Enfin, s’il ne suffit pas que l’émotion soit dite pour qu’elle soit effectivement ressentie ou attribuée, des précautions s’imposent également pour l’émotion montrée, notamment lorsque l’on s’intéresse à une expression conventionnelle. En effet, la présence d’un certain nombre d’occurrences sur CLAPI n’est pas en elle-même significative et une exploration plus approfondie des corpus s’avère nécessaire avant de pouvoir identifier les caractéristiques qui permettraient de fournir un modèle d’expression de l’émotion efficace pour les cours de langue.

4. S’interroger sur des expressions conventionnelles

Nous nous concentrerons ici sur les cas d’étude de « dis donc » et de « sérieux ». Le premier fait partie des locutions traditionnellement proposées par les manuels de FLE pour exprimer la surprise : « Ouais, dis donc, t’as une grande famille ! » (NRP1 : 34) ; « Damien, ah dis donc, quelle bonne surprise ! » (NRP1 : 25).
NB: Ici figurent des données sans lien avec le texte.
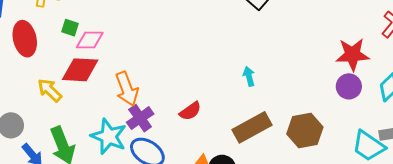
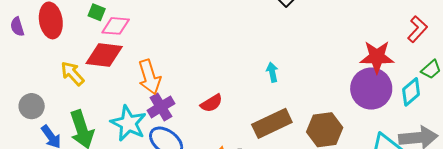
purple circle: (349, 86) -> (371, 89), size x1.6

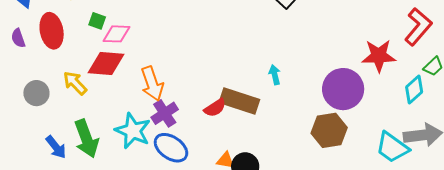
red L-shape: (417, 29) -> (418, 27), size x1.4
purple circle: (371, 89) -> (343, 89), moved
gray circle: (32, 106) -> (36, 93), moved
brown rectangle: (272, 123) -> (239, 101), moved, turned 45

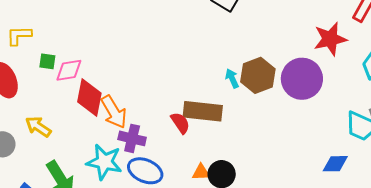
red diamond: (106, 63) -> (89, 97), moved, turned -72
red semicircle: (215, 108) -> (180, 123), turned -80
purple cross: (165, 113) -> (132, 138), turned -32
brown hexagon: (329, 130) -> (258, 75), moved

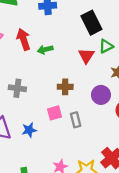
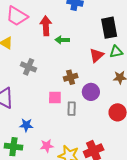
brown cross: (65, 87) -> (71, 77), turned -32
purple circle: (101, 95) -> (91, 92), moved
blue star: (29, 130) -> (26, 125), moved

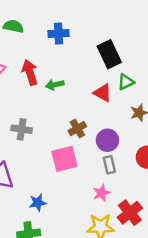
red triangle: (97, 55) -> (103, 93), turned -35
pink square: (55, 97) -> (64, 159), size x1.5
gray rectangle: (72, 109) -> (109, 165), moved
pink star: (47, 146) -> (101, 193), moved

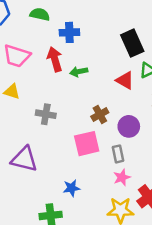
blue cross: (59, 34) -> (69, 32), moved
gray rectangle: (109, 165) -> (118, 154), moved
blue star: (38, 203) -> (72, 188), moved

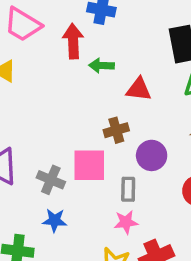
red triangle: (125, 80) -> (139, 89), moved, turned -36
gray cross: (46, 114) -> (51, 180), moved

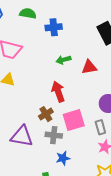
red arrow: (73, 41) -> (58, 92), moved
brown cross: (116, 130) -> (46, 114), moved

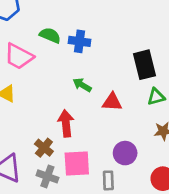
green semicircle: (28, 13) -> (50, 35), moved
green arrow: (63, 60) -> (82, 85), turned 32
brown cross: (46, 114) -> (44, 148), turned -32

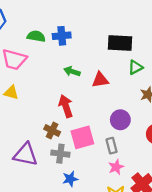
black rectangle: (145, 65) -> (120, 43), turned -60

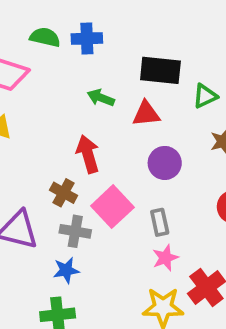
black rectangle: (120, 43) -> (160, 70), moved
purple circle: (120, 120) -> (165, 163), moved
pink square: (82, 137) -> (112, 207), turned -30
blue star: (70, 179) -> (66, 270), moved

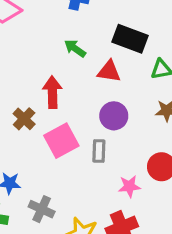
gray rectangle: (160, 222) -> (99, 151), moved
gray cross: (75, 231) -> (42, 209), moved
pink star: (165, 258) -> (129, 186), moved

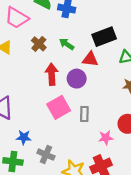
black rectangle: (130, 39) -> (104, 37), turned -40
purple circle: (114, 116) -> (77, 79), moved
brown cross: (24, 119) -> (39, 44), moved

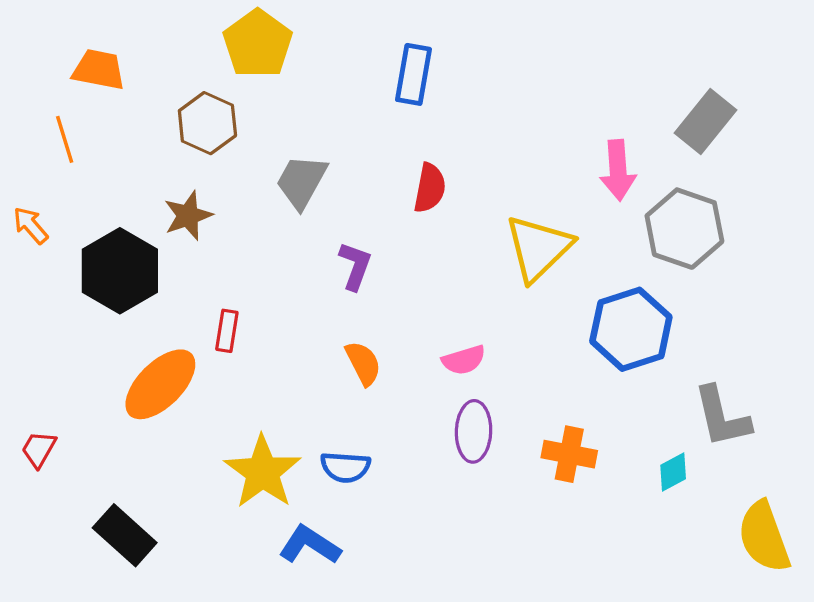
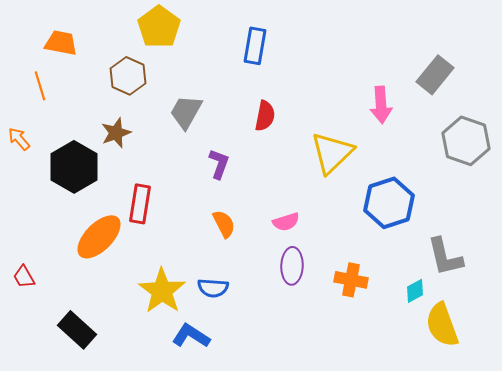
gray hexagon: (684, 229) -> (466, 141), moved
red rectangle: (227, 331) -> (140, 204), size x1.5
red trapezoid: (39, 449) -> (24, 277), turned -60
yellow semicircle: (764, 537) -> (442, 325), moved

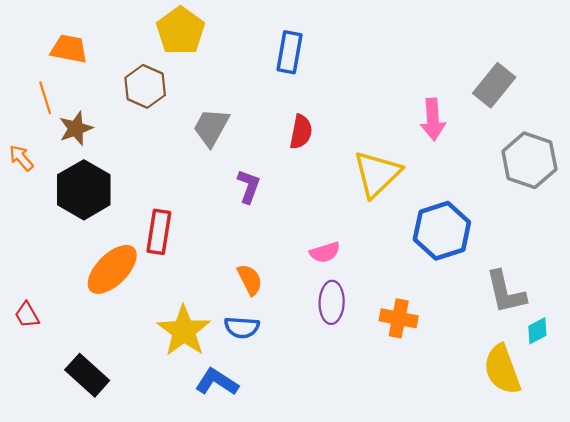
brown star: (116, 133) -> (76, 128), moved
orange semicircle: (224, 224) -> (250, 280), moved
cyan diamond: (415, 291) -> (537, 331), moved

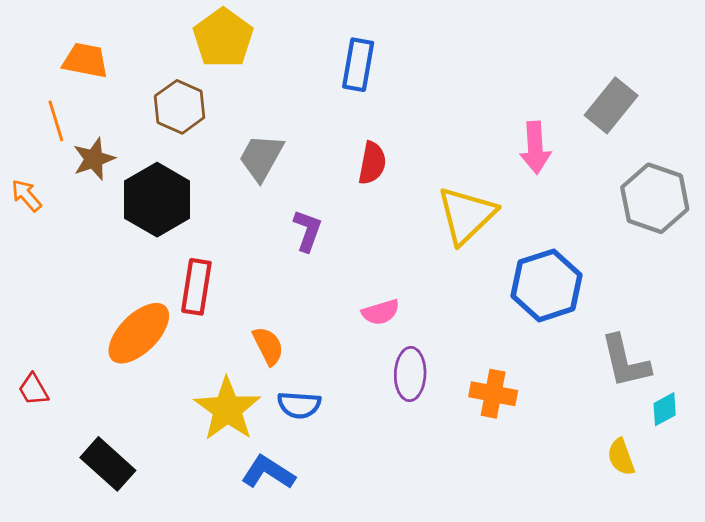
black hexagon: (84, 190) -> (157, 200), moved
pink semicircle: (325, 252) -> (381, 312), moved
orange semicircle: (250, 280) -> (268, 346), moved
yellow semicircle: (502, 369) -> (621, 457), size x0.6

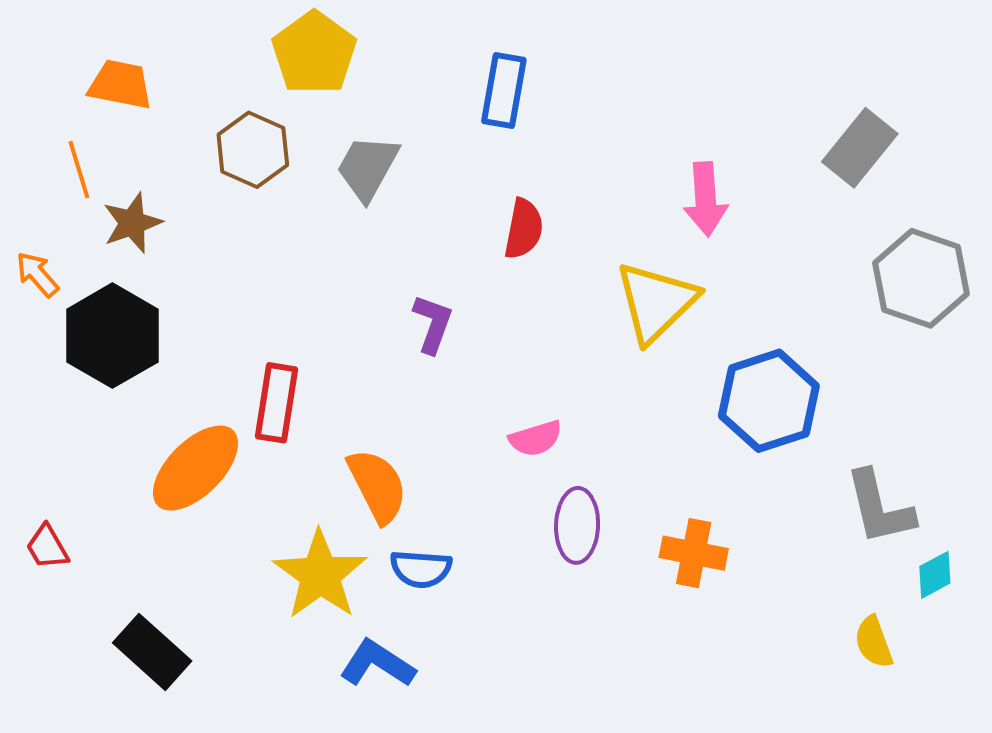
pink arrow: (535, 148) -> (706, 199), moved
gray trapezoid: (261, 157) -> (368, 168), moved
black hexagon: (157, 200) -> (112, 336), moved
orange semicircle: (268, 346) -> (377, 486), size x1.4

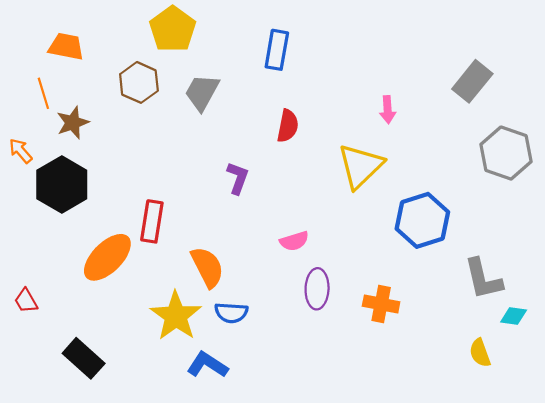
pink arrow: (706, 199) -> (388, 110), size x0.7
cyan diamond: (935, 575) -> (514, 316), turned 36

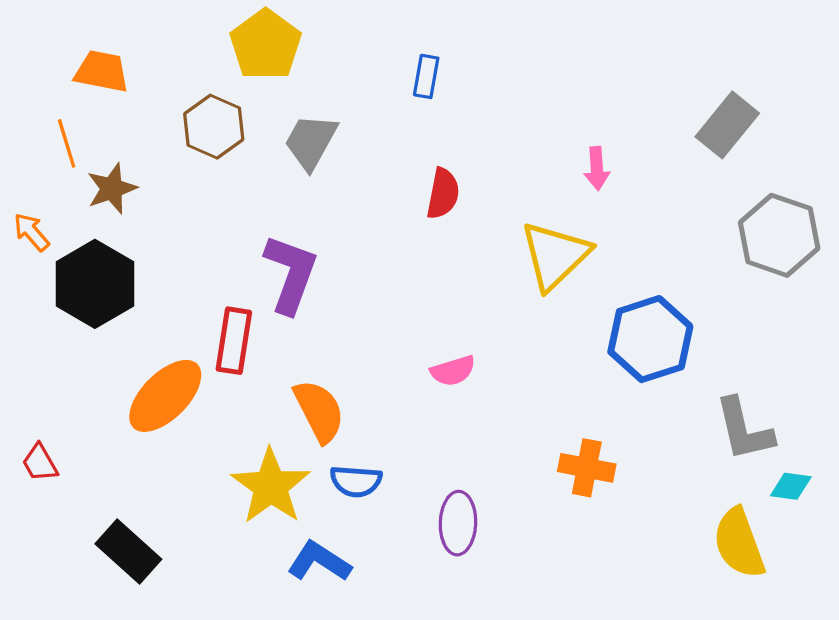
blue rectangle: (277, 50) -> (426, 76), size x0.7
purple L-shape: (238, 178) -> (291, 274), moved, size x1.6
purple ellipse: (317, 289) -> (458, 523), moved
yellow semicircle: (480, 353) -> (739, 543), size x1.6

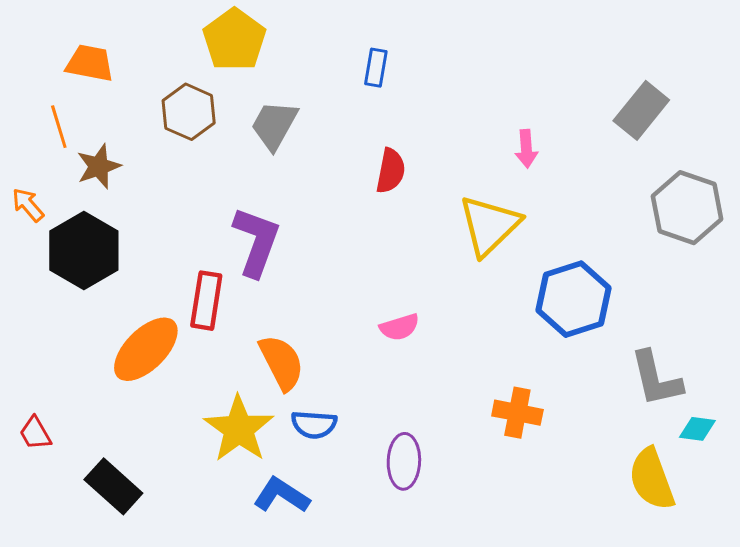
red trapezoid: (40, 463) -> (35, 433), moved

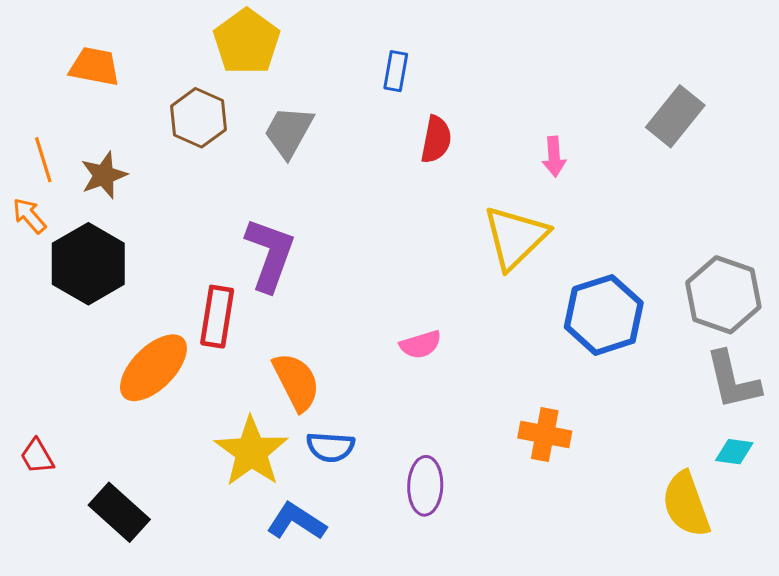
orange line: (59, 127) -> (43, 160), moved
red semicircle: (391, 171) -> (436, 140), moved
gray hexagon: (687, 208) -> (723, 295), moved
gray L-shape: (656, 379) -> (733, 380), moved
Quant au deuxième, il émerge d’une démarche empirique après observation, en 2022, des expressions utilisées par des étudiants de l’Université Paris Nanterre pour signifier leur étonnement (aux côtés d’autres expressions intéressantes, dont certaines empruntées à l’arabe). Dans la mesure où la recherche indique que « sérieux » (au sens discursif et non adjectival) permet de «s’enquérir de la véracité d’une affirmation faite par l’interlocuteur » (DOSTIE et LANCIAULT, 2016 : 374) au même titre que « vraiment », ou encore qu’il a une valeur de « relance de la conversation » (LEFEUVRE, 2021 : 233), nous considérons qu’il recouvre une facette différente, mais toujours pertinente, de l’expression de la surprise[4].

4.1 La démarche adoptée

Afin de rester dans une démarche accessible en dehors du cadre strictement linguistique et orientée vers la didactique des langues, les deux cas d’études présentés plus haut ont été abordés en quatre étapes qui pourraient être adoptées pour d’autres types de documents authentiques.
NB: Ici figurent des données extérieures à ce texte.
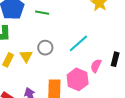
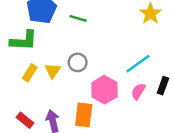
cyan line: (78, 43) -> (138, 64), moved
pink hexagon: (78, 79) -> (104, 90), moved

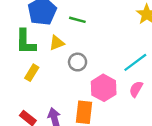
green L-shape: (24, 41) -> (26, 42), turned 88
yellow triangle: (53, 71) -> (57, 43), moved, turned 35

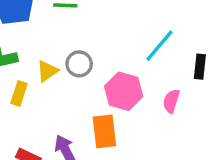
yellow triangle: (57, 43) -> (47, 71), moved
pink semicircle: (136, 89) -> (171, 101), moved

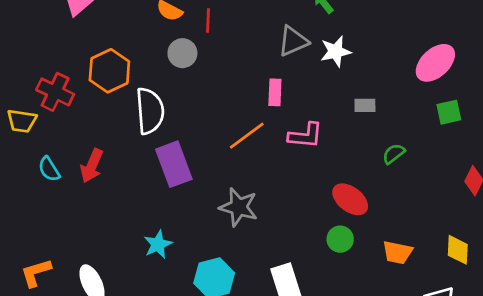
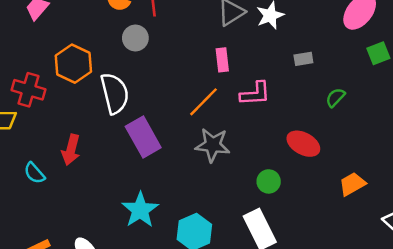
cyan semicircle: (49, 169) -> (34, 173), moved
gray star: (239, 207) -> (213, 145), moved
green circle: (340, 239) -> (269, 181), moved
cyan star: (158, 244) -> (140, 210), size x1.4
orange trapezoid: (397, 252) -> (352, 184), turned 148

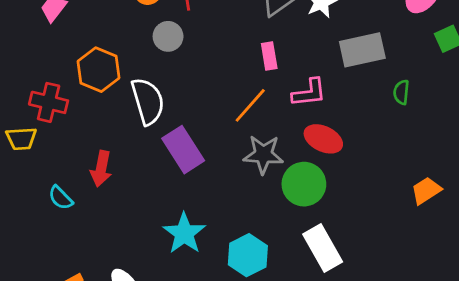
gray rectangle: (303, 59) -> (362, 50), size x2.0
green semicircle: (335, 97) -> (401, 92), turned -35
red ellipse: (303, 144) -> (323, 139), moved
green circle: (269, 181) -> (304, 184), moved, size x1.6

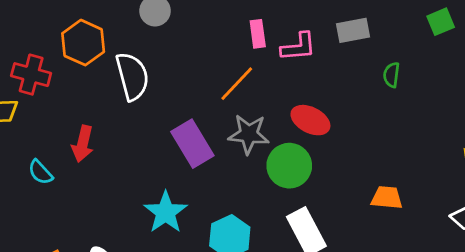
gray rectangle: (362, 50) -> (353, 30), size x0.7
pink L-shape: (309, 93) -> (298, 47), moved
purple rectangle: (183, 150) -> (192, 144), moved
orange trapezoid: (426, 190) -> (387, 198), moved, turned 36

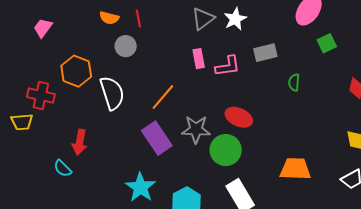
orange line: (237, 84) -> (163, 97), moved
cyan semicircle: (40, 172) -> (63, 168), moved
orange trapezoid: (387, 198) -> (295, 169), size x1.4

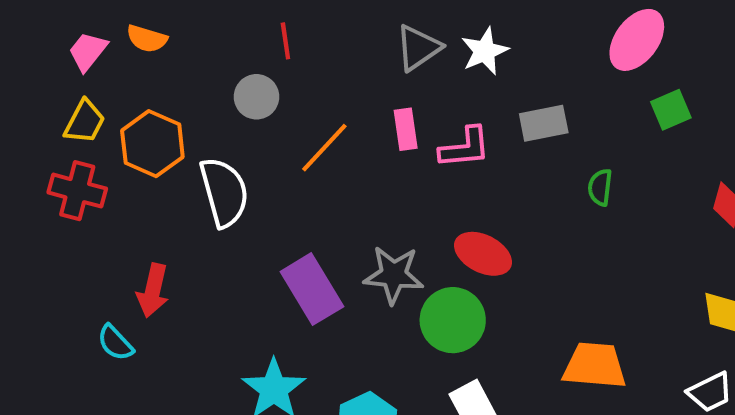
orange semicircle: (109, 18) -> (147, 39), moved
orange line: (163, 97) -> (324, 148), moved
yellow trapezoid: (22, 122) -> (85, 122), moved, turned -60

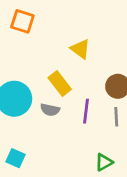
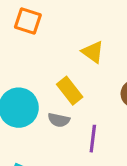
purple line: (86, 111) -> (93, 139), moved

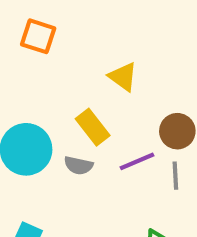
purple line: (93, 139) -> (137, 161), moved, turned 60

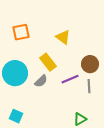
orange square: (38, 36) -> (21, 32), moved, turned -30
gray semicircle: (78, 165) -> (41, 81), turned -56

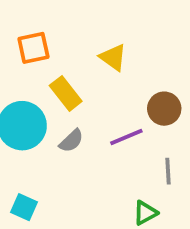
yellow rectangle: (48, 62) -> (66, 93), moved
gray line: (89, 86) -> (168, 171), moved

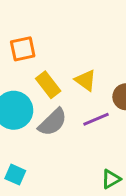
yellow triangle: (113, 57) -> (86, 80), moved
gray semicircle: (71, 141) -> (53, 122), size x1.5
Première étape : la requête

À l’instar d’une recherche d’images ou de vidéos sur un moteur de recherche, une requête sur la plateforme CLAPI permet d’afficher le nombre d’occurrences pour les deux objets de cette recherche : au 14/01/2023, la banque de données propose 44 occurrences pour « dis donc », dont 4 dans la forme « dis don’ »[5], ainsi que 36 pour « sérieux ». Leur nombre n’étant pas très élevé (contrairement à « ah bon » qui affiche 200 résultats), les étapes qui suivent peuvent être entreprises par des formateurs dans un temps relativement limité.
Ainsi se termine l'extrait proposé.